Surfaces of palladium are excellent catalysts for chemical reactions involving hydrogen and oxygen, such as the hydrogenation of unsaturated organic compounds. Under suitable conditions (80 °C [176 °F] and 1 atmosphere), palladium absorbs more than 900 times its own volume of hydrogen. It expands and becomes harder, stronger, and less ductile in the process. The absorption also causes both the electrical conductivity and magnetic susceptibility to decrease.


A metallic or alloylike hydride is formed from which the hydrogen can be removed by increased temperature and reduced pressure. Because hydrogen passes rapidly through the metal at high temperatures, heated palladium tubes impervious to other gases function as semipermeable membranes and are used to pass hydrogen in and out of closed gas systems or for hydrogen purification.

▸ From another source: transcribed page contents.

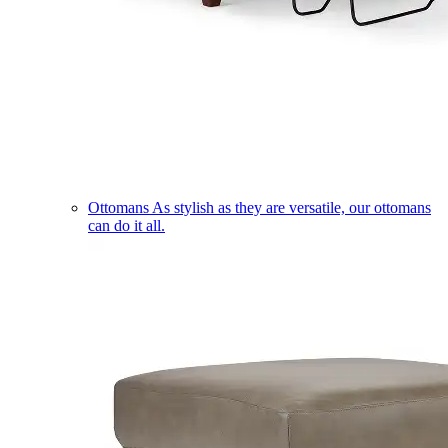
Ottomans
As stylish as they are versatile, our ottomans
can do it all.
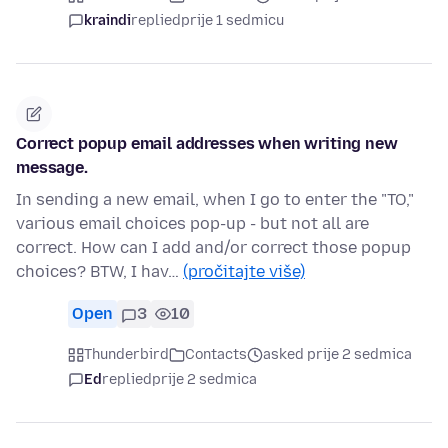
kraindi
replied
prije 1 sedmicu
Correct popup email addresses when writing new
message.
In sending a new email, when I go to enter the "TO,"
various email choices pop-up - but not all are
correct. How can I add and/or correct those popup
choices? BTW, I hav…
(pročitajte više)
Open
3
10
Thunderbird
Contacts
asked prije 2 sedmica
Ed
replied
prije 2 sedmica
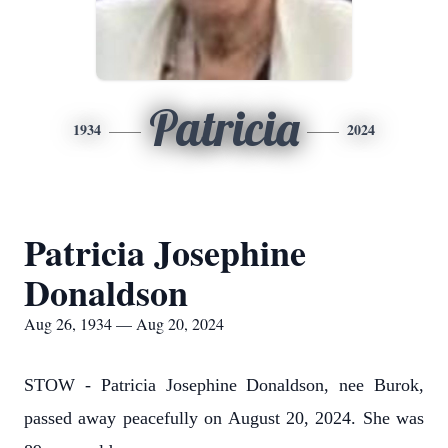
Patricia
1934
2024
Patricia Josephine
Donaldson
Aug 26, 1934 — Aug 20, 2024
STOW - Patricia Josephine Donaldson, nee Burok,
passed away peacefully on August 20, 2024. She was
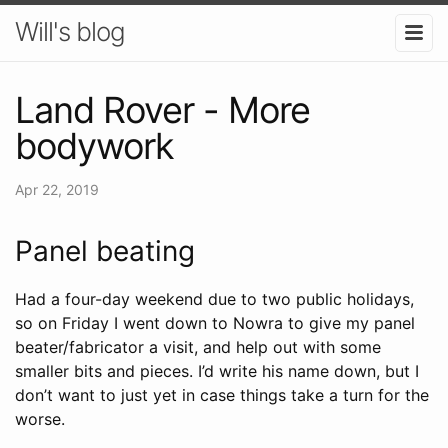
Will's blog
Land Rover - More
bodywork
Apr 22, 2019
Panel beating
Had a four-day weekend due to two public holidays,
so on Friday I went down to Nowra to give my panel
beater/fabricator a visit, and help out with some
smaller bits and pieces. I’d write his name down, but I
don’t want to just yet in case things take a turn for the
worse.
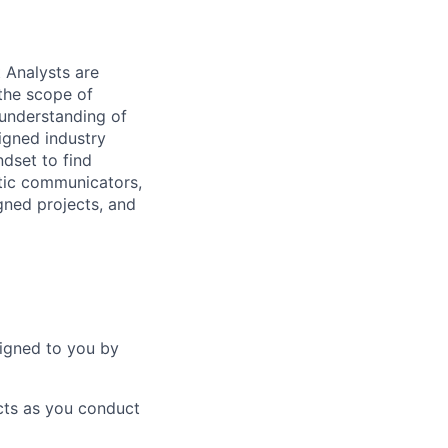
 Analysts are
the scope of
 understanding of
signed industry
ndset to find
atic communicators,
igned projects, and
signed to you by
cts as you conduct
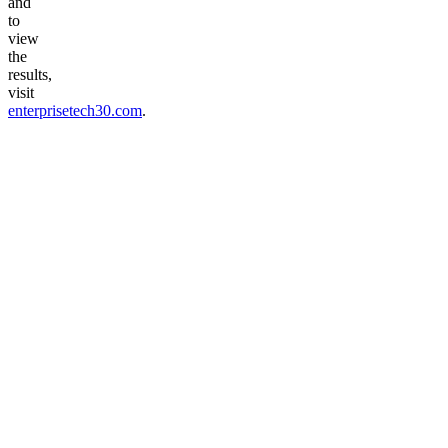
and
to
view
the
results,
visit
enterprisetech30.com
.
Talk to voice agent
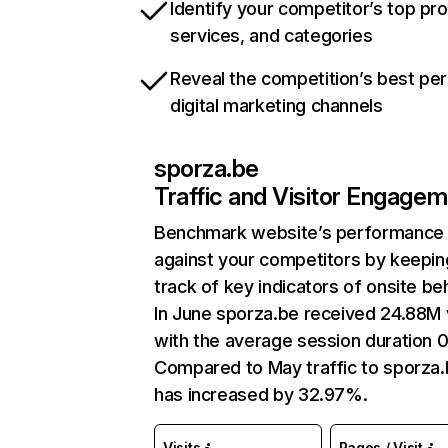
Identify your competitor’s top pr
services, and categories
Reveal the competition’s best pe
digital marketing channels
sporza.be
Traffic and Visitor Engage
Benchmark website’s performance
against your competitors by keepin
track of key indicators of onsite be
In June sporza.be received 24.88M v
with the average session duration 0
Compared to May traffic to sporza
has increased by 32.97%.
Visits
Pages / Visit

Palladium is more reactive than the other platinum metals. For example, it is attacked more readily by acids than any of the other platinum metals. It dissolves slowly in nitric acid to give palladium(II) nitrate, and with concentrated sulfuric acid it yields palladium(II) sulfate. In its sponge form it will dissolve even in hydrochloric acid in the presence of chlorine or oxygen. It is rapidly attacked by fused alkali oxides and peroxides and also by fluorine and chlorine at about 500 °C (932 °F). Palladium also combines with a number of nonmetallic elements on heating, such as phosphorus, arsenic, antimony, silicon, sulfur, and selenium.


A series of palladium compounds can be prepared with the +2 oxidation state; numerous compounds in the +4 state and a few in the 0 state are also known. Among the transition metals palladium has one of the strongest tendencies to form bonds with carbon. All palladium compounds are easily decomposed or reduced to the free metal. An aqueous solution of potassium tetrachloropalladate(II), serves as a sensitive detector for carbon monoxide or olefin gases because a black precipitate of the metal appears in the presence of exceedingly small amounts of those gases. Natural palladium consists of a mixture of six stable isotopes: palladium-102 (1.02 percent), palladium-104 (11.14 percent), palladium-105 (22.33 percent), palladium-106 (27.33 percent), palladium-108 (26.46 percent), and palladium-110 (11.72 percent).


Palladium was identified in 1803 by Wollaston in the residue after attacking impure platinum with aqua regia. It was given its name after Pallas, an asteroid discovered at approximately the same time. A white metal that resembles platinum. It has the lowest volumic mass and the lowest melting point of all the platinum-group metals (PGM).


It is capable of absorbing, at room temperature, 600 to 900 times its own volume of hydrogen, depending on its physical state. This capacity is probably due to the formation of a solid solution between the metal and its own hydride Pd2H. As hydrogen is absorbed, the metal expands. Hydrogen at slight pressure diffuses into palladium, which enables its purification from any accompanying gases.


By far the most significant application of palladium is in post-combustion catalysts for vehicles. It is the best converter of unburnt hydrocarbons, and the risk of capacity loss through poisoning by the sulphur and lead present in the fuels has been considerably reduced nowadays.It has important applications in the fields of electricity and electronics, e.g., in Multi-Layer Ceramic Capacitors (MLCC), used in computers and mobile telephones.



Palladium acts as a catalyst in the petrochemical industry (hydrocracking), in the production of terephthalic acid and in the purification of hydrogen peroxide. Palladium-based diffusers are used in the purification of hydrogen. Palladium is commonly used in jewellery applications. Since the emergence of exchange traded funds (ETFs), palladium is increasingly used as an investment vehicle.